» Requirement: Take each line of the data that contains the string "Kubeflow" and copy it.

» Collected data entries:
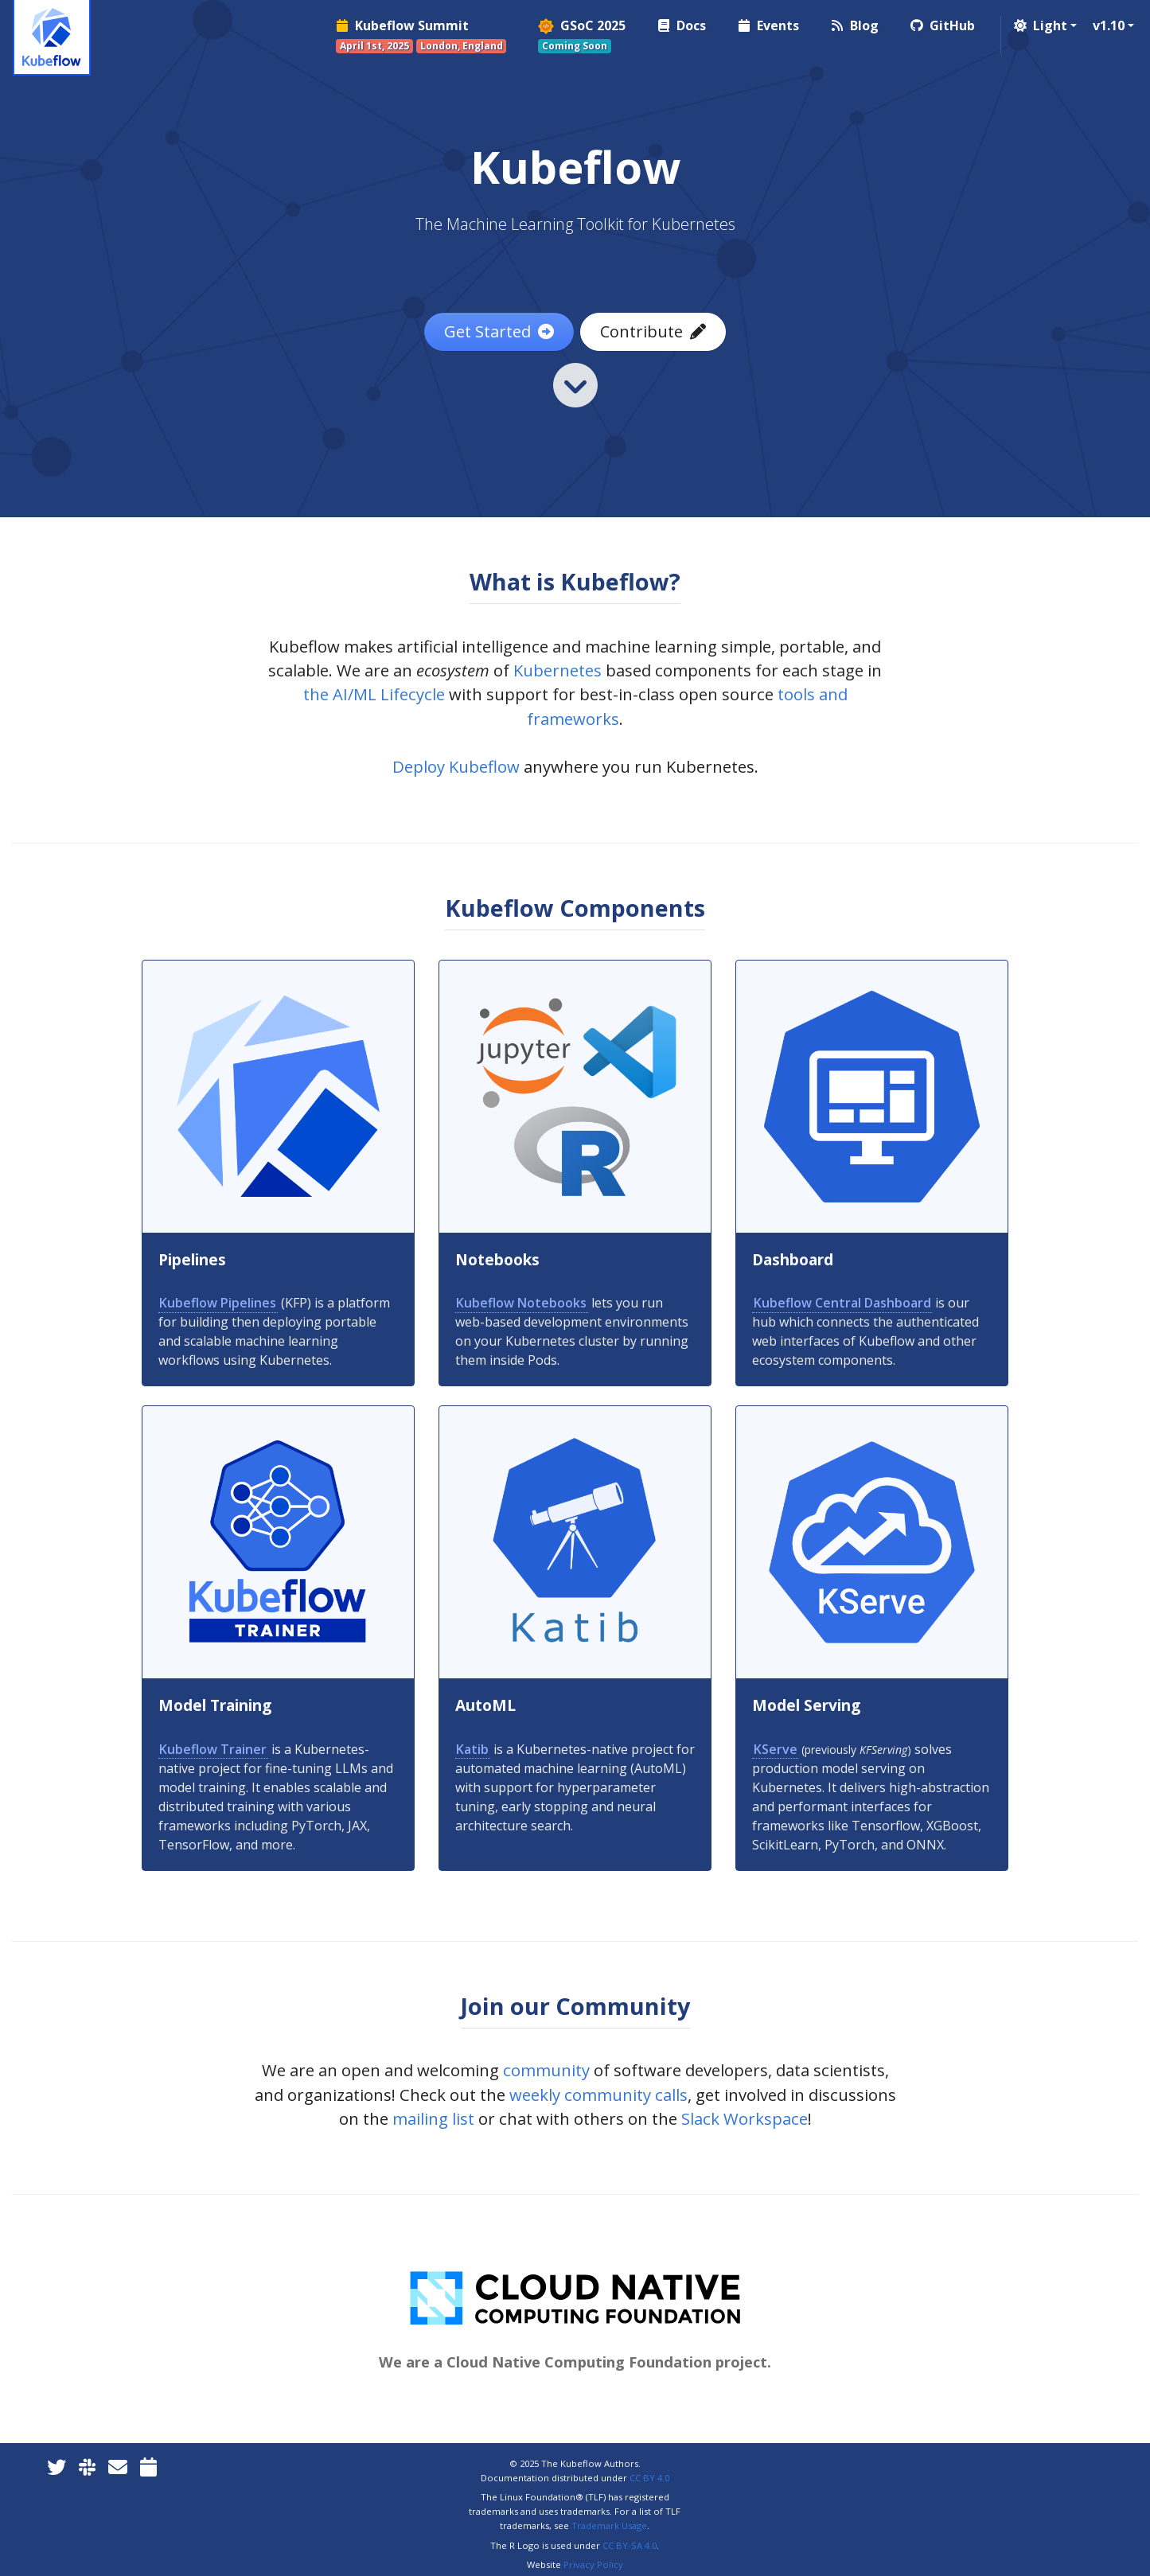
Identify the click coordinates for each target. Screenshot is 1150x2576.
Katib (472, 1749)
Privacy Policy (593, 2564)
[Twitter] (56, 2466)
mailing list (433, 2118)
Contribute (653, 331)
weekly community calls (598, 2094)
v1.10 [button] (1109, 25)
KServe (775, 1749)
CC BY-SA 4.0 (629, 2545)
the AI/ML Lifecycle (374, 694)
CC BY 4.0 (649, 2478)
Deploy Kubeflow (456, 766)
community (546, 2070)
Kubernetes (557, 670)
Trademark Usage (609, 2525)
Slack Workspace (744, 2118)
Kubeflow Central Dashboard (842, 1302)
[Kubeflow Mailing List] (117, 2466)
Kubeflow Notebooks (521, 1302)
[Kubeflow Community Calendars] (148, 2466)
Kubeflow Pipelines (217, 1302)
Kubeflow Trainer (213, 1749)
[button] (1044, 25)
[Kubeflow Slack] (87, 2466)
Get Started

» Result:
Deploy Kubeflow (456, 766)
Kubeflow Central Dashboard (842, 1302)
[Kubeflow Mailing List] (117, 2466)
Kubeflow Notebooks (521, 1302)
[Kubeflow Community Calendars] (148, 2466)
Kubeflow Pipelines (217, 1302)
Kubeflow Trainer (213, 1749)
[Kubeflow Slack] (87, 2466)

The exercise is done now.